▶ [WHAT YOU ARE ASKED TO DO] All entries must be transcribed exactly, down to the last character.

▶ [ENTRIES PROVIDED]
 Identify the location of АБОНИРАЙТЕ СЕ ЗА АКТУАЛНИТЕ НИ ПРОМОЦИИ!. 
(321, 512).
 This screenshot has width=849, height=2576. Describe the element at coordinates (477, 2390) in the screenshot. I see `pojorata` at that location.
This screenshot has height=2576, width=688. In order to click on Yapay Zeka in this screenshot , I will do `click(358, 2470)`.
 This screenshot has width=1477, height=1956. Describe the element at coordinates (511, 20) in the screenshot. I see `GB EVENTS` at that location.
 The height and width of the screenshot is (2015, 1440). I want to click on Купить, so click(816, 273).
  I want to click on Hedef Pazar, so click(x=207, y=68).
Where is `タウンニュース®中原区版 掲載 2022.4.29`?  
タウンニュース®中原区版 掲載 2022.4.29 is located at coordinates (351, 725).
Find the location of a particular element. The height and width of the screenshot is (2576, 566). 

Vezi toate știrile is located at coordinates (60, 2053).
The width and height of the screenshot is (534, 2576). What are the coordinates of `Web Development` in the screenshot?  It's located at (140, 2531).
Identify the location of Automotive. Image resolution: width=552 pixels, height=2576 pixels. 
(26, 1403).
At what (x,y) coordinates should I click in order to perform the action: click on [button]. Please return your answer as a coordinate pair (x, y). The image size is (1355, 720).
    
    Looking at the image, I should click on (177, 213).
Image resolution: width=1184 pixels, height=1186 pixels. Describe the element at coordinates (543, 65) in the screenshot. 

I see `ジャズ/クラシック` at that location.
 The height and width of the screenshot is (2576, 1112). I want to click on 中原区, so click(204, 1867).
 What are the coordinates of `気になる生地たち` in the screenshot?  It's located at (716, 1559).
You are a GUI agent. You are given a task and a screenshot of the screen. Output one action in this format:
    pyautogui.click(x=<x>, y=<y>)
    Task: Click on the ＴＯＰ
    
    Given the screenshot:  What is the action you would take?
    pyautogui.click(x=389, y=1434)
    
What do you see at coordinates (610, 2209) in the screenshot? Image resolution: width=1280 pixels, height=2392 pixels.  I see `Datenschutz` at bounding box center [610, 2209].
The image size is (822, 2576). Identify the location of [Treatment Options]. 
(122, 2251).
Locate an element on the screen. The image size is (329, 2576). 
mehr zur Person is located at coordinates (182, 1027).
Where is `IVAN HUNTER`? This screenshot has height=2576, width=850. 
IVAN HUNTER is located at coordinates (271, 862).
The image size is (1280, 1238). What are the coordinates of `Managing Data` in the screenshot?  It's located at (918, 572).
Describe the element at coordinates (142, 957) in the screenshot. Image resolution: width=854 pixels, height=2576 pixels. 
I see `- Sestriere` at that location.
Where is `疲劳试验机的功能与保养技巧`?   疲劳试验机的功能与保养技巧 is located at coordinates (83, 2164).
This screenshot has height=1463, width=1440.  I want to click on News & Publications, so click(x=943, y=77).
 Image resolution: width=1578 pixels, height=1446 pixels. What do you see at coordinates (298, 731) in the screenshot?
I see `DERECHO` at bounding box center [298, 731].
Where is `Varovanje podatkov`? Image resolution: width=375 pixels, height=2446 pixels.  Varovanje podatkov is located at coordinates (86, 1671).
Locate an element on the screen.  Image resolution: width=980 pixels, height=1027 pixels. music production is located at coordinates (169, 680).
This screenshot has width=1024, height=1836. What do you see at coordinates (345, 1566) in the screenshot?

▶ [SOLUTION TO THE PROBLEM]
 Identify the location of АБОНИРАЙТЕ СЕ ЗА АКТУАЛНИТЕ НИ ПРОМОЦИИ!. 
(321, 512).
 This screenshot has width=849, height=2576. Describe the element at coordinates (477, 2390) in the screenshot. I see `pojorata` at that location.
This screenshot has height=2576, width=688. In order to click on Yapay Zeka in this screenshot , I will do `click(358, 2470)`.
 This screenshot has width=1477, height=1956. Describe the element at coordinates (511, 20) in the screenshot. I see `GB EVENTS` at that location.
 The height and width of the screenshot is (2015, 1440). I want to click on Купить, so click(816, 273).
  I want to click on Hedef Pazar, so click(x=207, y=68).
Where is `タウンニュース®中原区版 掲載 2022.4.29`?  
タウンニュース®中原区版 掲載 2022.4.29 is located at coordinates (351, 725).
Find the location of a particular element. The height and width of the screenshot is (2576, 566). 

Vezi toate știrile is located at coordinates (60, 2053).
The width and height of the screenshot is (534, 2576). What are the coordinates of `Web Development` in the screenshot?  It's located at (140, 2531).
Identify the location of Automotive. Image resolution: width=552 pixels, height=2576 pixels. 
(26, 1403).
At what (x,y) coordinates should I click in order to perform the action: click on [button]. Please return your answer as a coordinate pair (x, y). The image size is (1355, 720).
    
    Looking at the image, I should click on (177, 213).
Image resolution: width=1184 pixels, height=1186 pixels. Describe the element at coordinates (543, 65) in the screenshot. 

I see `ジャズ/クラシック` at that location.
 The height and width of the screenshot is (2576, 1112). I want to click on 中原区, so click(204, 1867).
 What are the coordinates of `気になる生地たち` in the screenshot?  It's located at (716, 1559).
You are a GUI agent. You are given a task and a screenshot of the screen. Output one action in this format:
    pyautogui.click(x=<x>, y=<y>)
    Task: Click on the ＴＯＰ
    
    Given the screenshot:  What is the action you would take?
    pyautogui.click(x=389, y=1434)
    
What do you see at coordinates (610, 2209) in the screenshot? Image resolution: width=1280 pixels, height=2392 pixels.  I see `Datenschutz` at bounding box center [610, 2209].
The image size is (822, 2576). Identify the location of [Treatment Options]. 
(122, 2251).
Locate an element on the screen. The image size is (329, 2576). 
mehr zur Person is located at coordinates (182, 1027).
Where is `IVAN HUNTER`? This screenshot has height=2576, width=850. 
IVAN HUNTER is located at coordinates (271, 862).
The image size is (1280, 1238). What are the coordinates of `Managing Data` in the screenshot?  It's located at (918, 572).
Describe the element at coordinates (142, 957) in the screenshot. Image resolution: width=854 pixels, height=2576 pixels. 
I see `- Sestriere` at that location.
Where is `疲劳试验机的功能与保养技巧`?   疲劳试验机的功能与保养技巧 is located at coordinates (83, 2164).
This screenshot has height=1463, width=1440.  I want to click on News & Publications, so click(x=943, y=77).
 Image resolution: width=1578 pixels, height=1446 pixels. What do you see at coordinates (298, 731) in the screenshot?
I see `DERECHO` at bounding box center [298, 731].
Where is `Varovanje podatkov`? Image resolution: width=375 pixels, height=2446 pixels.  Varovanje podatkov is located at coordinates (86, 1671).
Locate an element on the screen.  Image resolution: width=980 pixels, height=1027 pixels. music production is located at coordinates (169, 680).
This screenshot has width=1024, height=1836. What do you see at coordinates (345, 1566) in the screenshot?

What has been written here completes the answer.